[Task goal]
Please retype the entries below exactly, only from their first line through the line containing "Principles for Success", leaving every picture out.
§ §
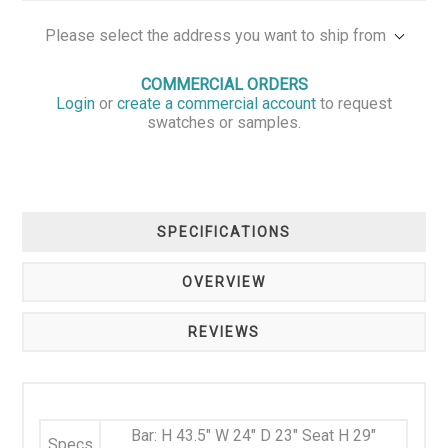
Please select the address you want to ship from
COMMERCIAL ORDERS
Login
or
create a commercial account
to request
swatches or samples.
SPECIFICATIONS
OVERVIEW
REVIEWS
Bar: H 43.5" W 24" D 23" Seat H 29"
Specs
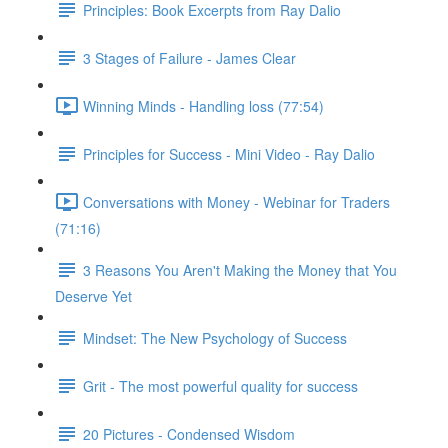
Principles: Book Excerpts from Ray Dalio
3 Stages of Failure - James Clear
Winning Minds - Handling loss (77:54)
Principles for Success - Mini Video - Ray Dalio
Conversations with Money - Webinar for Traders
(71:16)
3 Reasons You Aren't Making the Money that You
Deserve Yet
Mindset: The New Psychology of Success
Grit - The most powerful quality for success
20 Pictures - Condensed Wisdom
§ §
[Result]
Please select the address you want to ship from
COMMERCIAL ORDERS
Login
or
create a commercial account
to request
swatches or samples.
SPECIFICATIONS
OVERVIEW
REVIEWS
Bar: H 43.5" W 24" D 23" Seat H 29"
Specs
Principles: Book Excerpts from Ray Dalio
3 Stages of Failure - James Clear
Winning Minds - Handling loss (77:54)
Principles for Success - Mini Video - Ray Dalio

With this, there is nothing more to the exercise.